Some aspects of life in Germany changed immediately upon the outbreak of war on 1 September 1939; others changed more slowly. Germany did not fully mobilise at first. In fact, it was not until 1943 that Germany focussed its economy on war production. Nazi policy was not to burden the people on the home front because they feared domestic unrest; something the Nazis believed had led to Germany’s capitulation in 1918. For most Germans, life during the early stages of the war was reasonably comfortable. Germany was blockaded by Britain so there were some shortages, especially of oil, rare metals, and to some foodstuffs. General building materials had been diverted to war purposes and were also hard to get. But thanks to the Nazi-Soviet Pact, large shipments of raw materials were being sent regularly from the Soviet Union. In addition, Germany ruthlessly plundered the countries it occupied. The Nazis seized military hardware, industrial plant, railway stock, manufactured goods, foodstuffs and livestock.
After the Nazi invasion of the Soviet Union in June 1941, life in Germany started to deteriorate. The supply of raw materials dried up and there would be a delay before arrangements could be made to plunder the Soviet Union on any meaningful scale. The retreating Soviet forces carried out a ruthless policy of scorched earth, destroying anything useful they could not carry away with them.
Rationing was introduced to Germany in late August 1939, shortly before the outbreak of war. Initially most foodstuffs were rationed together with clothing, shoes, leather and soap.
Rations were sufficient to live off, but did not permit luxuries. Whipped cream became unknown from 1939 until 1948, as well as chocolates, cakes with rich cremes etc. Meat could not be eaten every day. Other items were not rationed, but simply became unavailable as they had to be imported from overseas, coffee in particular. Vegetables and local fruit were not rationed, but imported fruits became unavailable. Ration stamps were issued to all civilians. These stamps were colour coded and covered sugar, meat, fruit and nuts, eggs, dairy products, margarine, cooking oil, grains, bread, jams and fruit jellies. Imitation coffee was made from roasted barley, oats, chicory and acorns. Various imitation foods were produced. Cooked rice mashed into patties and fried in mutton fat became ersatz meat. Rice was also mixed with onions and the oil reserved from tinned fish to ersatz fish. Flour for bread was eked out using ground horse-chestnuts, pea meal, potato meal, and barley. Salad spreads were made using chopped herbs mixed with salt and red wine vinegar. Nettles and goat’s rue were used in soups or were cooked and mixed together as spinach substitutes. Ration stamps did not entitle civilians to free hand-outs; items still had to be paid for. Food stamps were also needed to eat in restaurants.
The waiter would remove all of the stamps needed to produce the meal in addition to taking payment.
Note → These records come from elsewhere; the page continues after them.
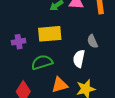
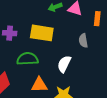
gray semicircle: (92, 41) -> (83, 41), moved

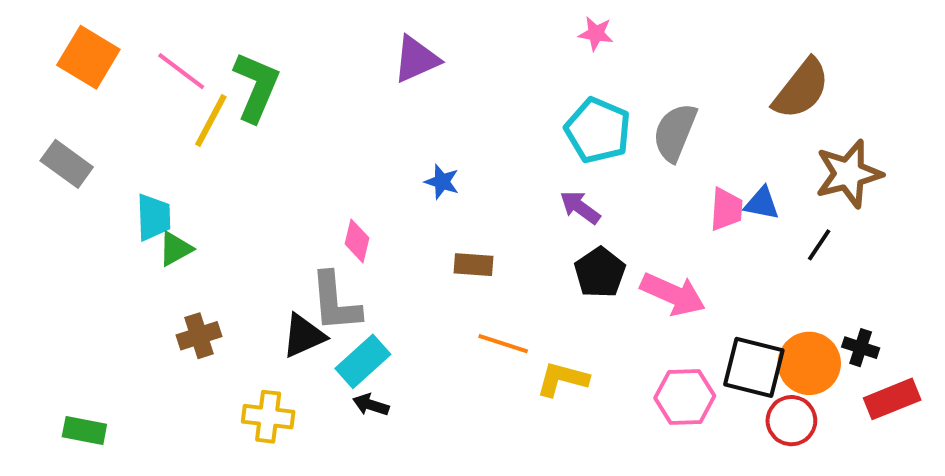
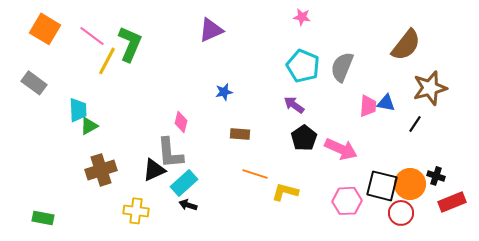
blue star: (442, 182) -> (224, 92), turned -30
brown cross: (199, 336) -> (101, 170), size x1.4

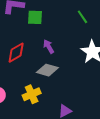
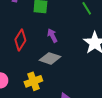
red diamond: (16, 53) -> (20, 40), turned -30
Theft of stamps or counterfeiting them was a criminal offence and typically resulted in a spell of detention at a forced labour camp. As the war went on it might mean a death sentence.
As the war began to go against Germany in the Soviet Union and as Allied bombing began to affect domestic production, a more severe rationing program had to be introduced. The system allowed extra rations for men involved in heavy industry, but supplied only starvation rations for Jews and Poles in the areas occupied by Germany. In April 1942 bread, meat and fat rations all were reduced. This was explained to people at the time by poor harvest, lack of manpower for farming, and the increased need to feed the armed forces and the millions of forced labourers and refugees that had come to Germany.